Spotted a bunch of human apes leaving Africa. Told them to head for the Fertile Crescent and tried to convince them (using wild and very large hand gestures) that the Crescent will be their cradle of civilization. Almost told them to Google it, but then remembered they haven’t been helped to invent smartphones yet. They may have forgotten what I said anyhow.
The humans seem to like caves. I was hanging upside down like a bat in some caves in the south of France. Suddenly, I noticed some humans dabbling with primitive paint. One caveman wanted me to put my hand on the cave wall, so he could blow paint on it. I told him to use his own hand. Otherwise, those who follow will get quite the wrong idea about evolution. Think he later forgot I helped out, as I heard him grunting all the credit for himself. Ungrateful ape.
Was knocking around Oslo, Norway, when I noticed a painter guy taking a walk next to the fjord.
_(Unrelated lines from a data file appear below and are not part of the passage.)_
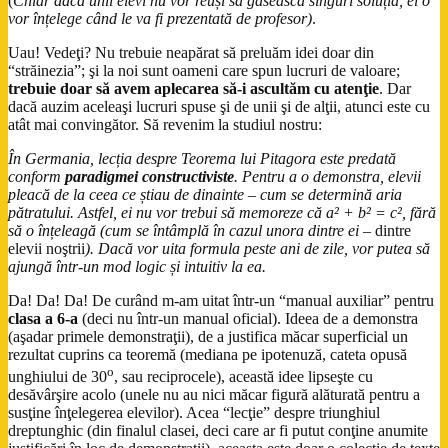
(
Chiar dacă unii elevi nu vor reuși să găsească singuri soluția, ei o
vor înțelege când le va fi prezentată de profesor)
.
Uau! Vedeţi? Nu trebuie neapărat să preluăm idei doar din
“străinezia”; şi la noi sunt oameni care spun lucruri de valoare;
trebuie doar să avem aplecarea să-i ascultăm cu atenţie
. Dar
dacă auzim aceleaşi lucruri spuse şi de unii şi de alţii, atunci este cu
atât mai convingător. Să revenim la studiul nostru:
În Germania, lecția despre Teorema lui Pitagora este predată
conform
paradigmei constructiviste
. Pentru a o demonstra, elevii
pleacă de la ceea ce știau de dinainte – cum se determină aria
pătratului. Astfel, ei nu vor trebui să memoreze că a² + b² = c², fără
să o înțeleagă (cum se întâmplă în cazul unora dintre ei –
dintre
elevii noştrii
). Dacă vor uita formula peste ani de zile, vor putea să
ajungă într-un mod logic și intuitiv la ea.
Da! Da! Da! De curând m-am uitat într-un “manual auxiliar” pentru
clasa a 6-a
(deci nu într-un manual oficial). Ideea de a demonstra
(aşadar primele demonstraţii), de a justifica măcar superficial un
rezultat cuprins ca teoremă (mediana pe ipotenuză, cateta opusă
o
unghiului de 30
, sau reciprocele), această idee lipseşte cu
desăvârşire acolo (unele nu au nici măcar figură alăturată pentru a
susţine înţelegerea elevilor). Acea “lecţie” despre triunghiul
dreptunghic (din finalul clasei, deci care ar fi putut conţine anumite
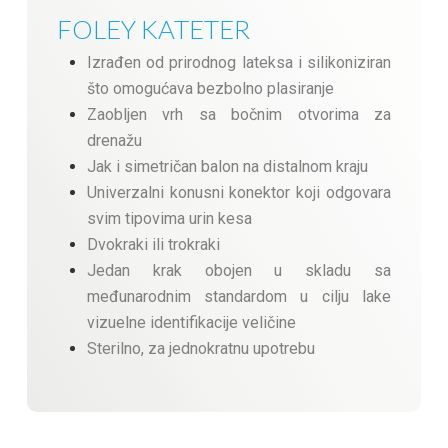
FOLEY KATETER
Izrađen od prirodnog lateksa i silikoniziran
što omogućava bezbolno plasiranje
Zaobljen vrh sa bočnim otvorima za
drenažu
Jak i simetričan balon na distalnom kraju
Univerzalni konusni konektor koji odgovara
svim tipovima urin kesa
Dvokraki ili trokraki
Jedan krak obojen u skladu sa
međunarodnim standardom u cilju lake
vizuelne identifikacije veličine
Sterilno, za jednokratnu upotrebu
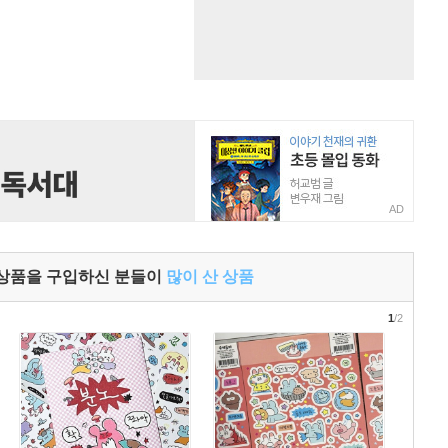
AD
 상품을 구입하신 분들이
많이 산 상품
1
/2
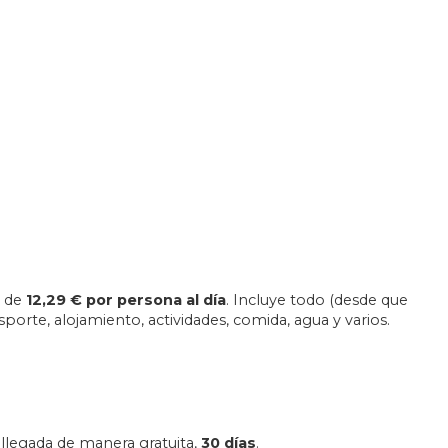
o de
12,29 €
por persona al día
. Incluye todo (desde que
sporte, alojamiento, actividades, comida, agua y varios.
 llegada de manera gratuita,
30 días
.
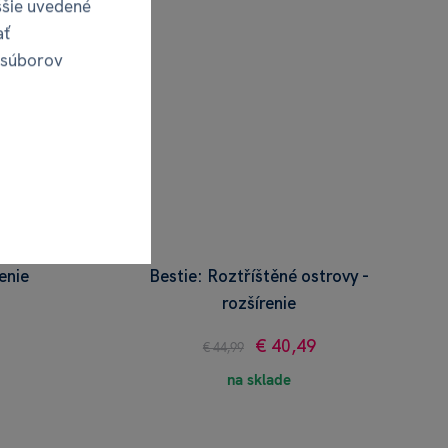
ššie uvedené
ať
 súborov
renie
Bestie: Roztříštěné ostrovy -
rozšírenie
€ 40,49
€ 44,99
na sklade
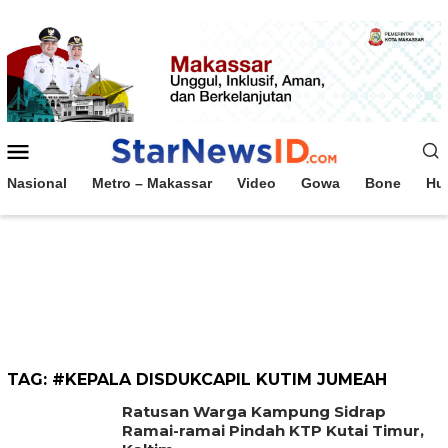
Loncat
ke
konten
Menu
Mobile
Nasional
Metro – Makassar
Video
Gowa
Bone
Hu
TAG:
#KEPALA DISDUKCAPIL KUTIM JUMEAH
Ratusan Warga Kampung Sidrap
Ramai-ramai Pindah KTP Kutai Timur,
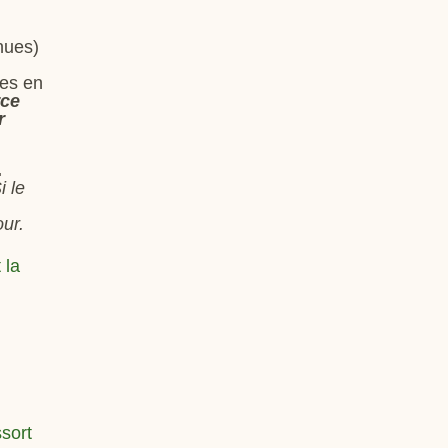
nues)
ées en
rce
r
.
i le
our.
 la
sort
Sun was setting and the clouds were blood red. It was spooky and cool. Guy asked if I minded him painting me, as the scene was so dramatic. Was happy to oblige. It was so cold my ears fell off. Not sure he remembered me.
As Neil Armstrong took the most important step for all mankind, he fell over. Luckily, I was there to pick him up. But no one remembered my good deed, and for some reason I didn’t show up on the TV footage. Disappointed.
Decided to try my hand at acting. Went along to the rehearsals for a new film, Men in Black, in which a couple of black-suited agents make people forget they’ve seen aliens. I consider myself perfect for the part. Film director looked terrified at first, but then admitted I was fit for the role. Didn’t get the acting job, though. It’s not that I was too thin. Or that the cameras seemed to ignore me standing there. I simply think the director forgot my rehearsal.